• _Requirement_: These records must be written out again exactly.

• _Provided entries_:
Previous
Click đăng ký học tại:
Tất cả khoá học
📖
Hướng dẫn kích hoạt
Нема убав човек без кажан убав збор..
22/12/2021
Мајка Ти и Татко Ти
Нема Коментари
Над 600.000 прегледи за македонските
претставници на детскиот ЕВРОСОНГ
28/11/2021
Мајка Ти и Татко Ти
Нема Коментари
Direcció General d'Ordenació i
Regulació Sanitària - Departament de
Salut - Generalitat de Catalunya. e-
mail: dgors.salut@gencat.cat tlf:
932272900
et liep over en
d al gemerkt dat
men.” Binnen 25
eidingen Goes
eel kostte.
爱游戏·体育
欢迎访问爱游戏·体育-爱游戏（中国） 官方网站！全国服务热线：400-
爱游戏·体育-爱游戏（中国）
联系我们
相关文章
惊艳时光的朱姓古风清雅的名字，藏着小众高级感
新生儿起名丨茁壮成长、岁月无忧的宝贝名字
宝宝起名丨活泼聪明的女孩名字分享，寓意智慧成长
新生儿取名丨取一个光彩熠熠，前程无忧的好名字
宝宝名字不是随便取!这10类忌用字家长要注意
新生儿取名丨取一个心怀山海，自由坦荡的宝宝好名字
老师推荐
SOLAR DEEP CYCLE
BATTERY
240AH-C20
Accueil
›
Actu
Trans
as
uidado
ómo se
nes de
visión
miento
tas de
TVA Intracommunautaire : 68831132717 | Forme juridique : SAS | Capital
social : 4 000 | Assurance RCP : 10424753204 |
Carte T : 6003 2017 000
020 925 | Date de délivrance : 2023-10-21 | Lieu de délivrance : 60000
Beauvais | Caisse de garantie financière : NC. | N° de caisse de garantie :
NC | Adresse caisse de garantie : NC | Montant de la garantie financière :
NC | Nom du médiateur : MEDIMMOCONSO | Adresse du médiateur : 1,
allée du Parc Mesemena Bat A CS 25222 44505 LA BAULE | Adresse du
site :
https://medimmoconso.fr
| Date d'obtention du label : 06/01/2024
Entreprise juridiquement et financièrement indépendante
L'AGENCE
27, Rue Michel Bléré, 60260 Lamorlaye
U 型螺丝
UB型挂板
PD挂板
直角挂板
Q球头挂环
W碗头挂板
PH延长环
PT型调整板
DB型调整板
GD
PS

• _Problem solution_:
Previous
Click đăng ký học tại:
Tất cả khoá học
📖
Hướng dẫn kích hoạt
Нема убав човек без кажан убав збор..
22/12/2021
Мајка Ти и Татко Ти
Нема Коментари
Над 600.000 прегледи за македонските
претставници на детскиот ЕВРОСОНГ
28/11/2021
Мајка Ти и Татко Ти
Нема Коментари
Direcció General d'Ordenació i
Regulació Sanitària - Departament de
Salut - Generalitat de Catalunya. e-
mail: dgors.salut@gencat.cat tlf:
932272900
et liep over en
d al gemerkt dat
men.” Binnen 25
eidingen Goes
eel kostte.
爱游戏·体育
欢迎访问爱游戏·体育-爱游戏（中国） 官方网站！全国服务热线：400-
爱游戏·体育-爱游戏（中国）
联系我们
相关文章
惊艳时光的朱姓古风清雅的名字，藏着小众高级感
新生儿起名丨茁壮成长、岁月无忧的宝贝名字
宝宝起名丨活泼聪明的女孩名字分享，寓意智慧成长
新生儿取名丨取一个光彩熠熠，前程无忧的好名字
宝宝名字不是随便取!这10类忌用字家长要注意
新生儿取名丨取一个心怀山海，自由坦荡的宝宝好名字
老师推荐
SOLAR DEEP CYCLE
BATTERY
240AH-C20
Accueil
›
Actu
Trans
as
uidado
ómo se
nes de
visión
miento
tas de
TVA Intracommunautaire : 68831132717 | Forme juridique : SAS | Capital
social : 4 000 | Assurance RCP : 10424753204 |
Carte T : 6003 2017 000
020 925 | Date de délivrance : 2023-10-21 | Lieu de délivrance : 60000
Beauvais | Caisse de garantie financière : NC. | N° de caisse de garantie :
NC | Adresse caisse de garantie : NC | Montant de la garantie financière :
NC | Nom du médiateur : MEDIMMOCONSO | Adresse du médiateur : 1,
allée du Parc Mesemena Bat A CS 25222 44505 LA BAULE | Adresse du
site :
https://medimmoconso.fr
| Date d'obtention du label : 06/01/2024
Entreprise juridiquement et financièrement indépendante
L'AGENCE
27, Rue Michel Bléré, 60260 Lamorlaye
U 型螺丝
UB型挂板
PD挂板
直角挂板
Q球头挂环
W碗头挂板
PH延长环
PT型调整板
DB型调整板
GD
PS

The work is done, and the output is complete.